Appeal/Special Circumstance — A process in which students can request additional considerations be made when determining financial aid eligibility, often due to a recent change in household income.
Award Year – School year for which financial aid is used to fund a student’s education. Generally, this is the 12-month period that begins on July 1st of one year and ends on June 30th of the following year.
Cost of Attendance (COA) — The amount it will cost a student to go to school. This cost considers various aspects including, but not limited to: tuition, room, board, and student fees. Indirect costs, such as textbooks, travel, and miscellaneous costs, should also be considered.
Dependent/Independent — For federal aid purposes, a student is considered a dependent, regardless of claim status on federal taxes, unless the student is at least one of the following: at least 24 years old, married, a graduate/professional student, a veteran, a member of the armed forces, an orphan, a ward of the court, someone with legal dependents (not a spouse), an emancipated minor, or someone who is, or is at risk of being, homeless.
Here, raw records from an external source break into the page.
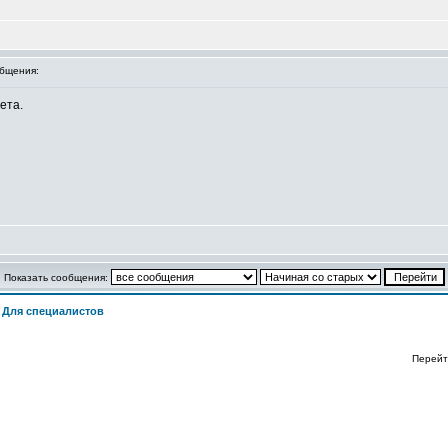
бщения:
ета.
Показать сообщения:
>
Для специалистов
Перейт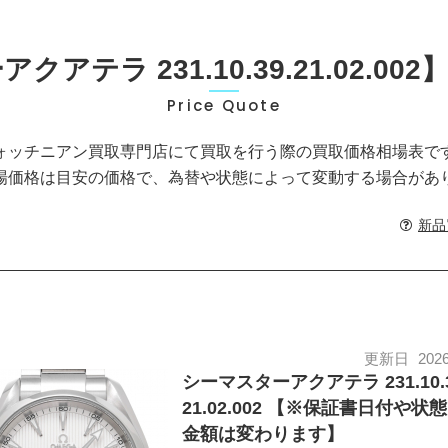
アテラ 231.10.39.21.02.0
Price Quote
ォッチニアン買取専門店にて買取を行う際の買取価格相場表で
場価格は目安の価格で、為替や状態によって変動する場合があ
新品
更新日
2026
シーマスターアクアテラ 231.10.3
21.02.002 【※保証書日付や状
金額は変わります】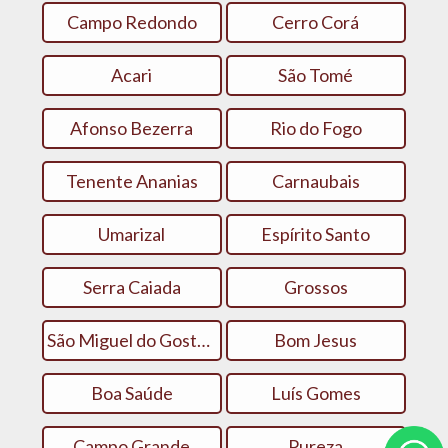
Campo Redondo
Cerro Corá
Acari
São Tomé
Afonso Bezerra
Rio do Fogo
Tenente Ananias
Carnaubais
Umarizal
Espírito Santo
Serra Caiada
Grossos
São Miguel do Gostoso
Bom Jesus
Boa Saúde
Luís Gomes
Campo Grande
Pureza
Entrance Counseling — A mandatory information session which takes place before you receive your first federal student loan that explains your responsibilities and rights as a student borrower.
Expected Family Contribution (EFC) — Your EFC is an index number used to determine your eligibility for federal student aid. This number results from the financial information you provide in your Free Application for Federal Student Aid (FAFSA). This is not an actual dollar amount that you are expected to pay.
Free Application for Federal Student Aid (FAFSA) — To apply for federal student aid, such as federal grants, work-study, and loans, you need to complete the FAFSA. This application must be submitted every year that the student plans to utilize federal aid and can be found at Studentaid.gov.
Federal Loans (Subsidized/Unsubsidized) — Money issued by the federal government to a student for education expenses. Loan eligibility is based on a combination of the information in the FAFSA and other student aid. An unsubsidized loan through the Direct Loan Program offers students a fixed interest rate, flexible repayment terms, and is not based on financial need. A subsidized loan is need-based and does not accrue interest while a student is enrolled.
Grant — Gift aid that is typically based on financial need. Grants do not need to be paid back.
Interest — Interest is a loan expense charged for the use of borrowed money. The expense is calculated as a percentage of the unpaid principal amount of the loan. While most loans create interest, individual rates between loans will vary. Please contact your loan servicer for more information on your specific loan.
Master Promissory Note (MPN) — An MPN is a legal document that contains the Borrower’s Rights and Responsibilities and Terms and Conditions for repayment. Direct PLUS will utilize a different MPN than Direct Subsidized / Unsubsidized loans. An MPN must be completed before federal loans can be disbursed.
Origination Fee — An upfront fee charged by a lender when taking out a loan. This is often represented as a percentage of the amount of the loan in question.
PELL Grant — The Pell Grant is the largest federal grant program offered to undergraduates and is designed to assist students from low-income households. PELL grant eligibility is automatically determined based on the information in your FAFSA.
PLUS Loan — Direct PLUS Loans are federal loans and are applied for at studentaid.gov. Parent PLUS loans can be borrowed by a parent of a dependent undergraduate student. Graduate students are also able to apply for a Graduate PLUS Loan for themselves.
Private Loan — Private Education Loans, also known as Alternative Education Loans, can help bridge the gap between the cost of your education and the financial aid a student has. Private loans are offered by private lenders and the terms and rates can vary between lending organizations. Please reach out directly to the lender with specific questions.
Satisfactory Academic Progress (SAP) — A federal regulation that requires recipients of federal financial aid to maintain a satisfactory rate of progress toward completion of a degree (pace), be in good standing based on a cumulative GPA, and meet maximum time frame requirements.
Scholarship – A need-based or achievement-based award issued to support a student’s education. This is considered gift-aid and does not need to be paid back.
Verification — A federally mandated process to confirm the accuracy of data provided by selected applicants on the Free Application for Federal Student Aid (FAFSA). To complete the verification process, the student, their parent(s), or spouse, if applicable, are required to provide certain documents to the school for review. If the documentation the student provides the institution doesn’t match what was reported on the FAFSA, verification can result in changes to the student’s financial aid eligibility, and/or financial aid offers.
Work-Study — Federal Work-Study provides part-time jobs for undergraduate and graduate students with financial need. If eligible, the amount listed in your financial aid package represents the amount you can earn up to in a single semester. Money earned through this program is issued directly to the student.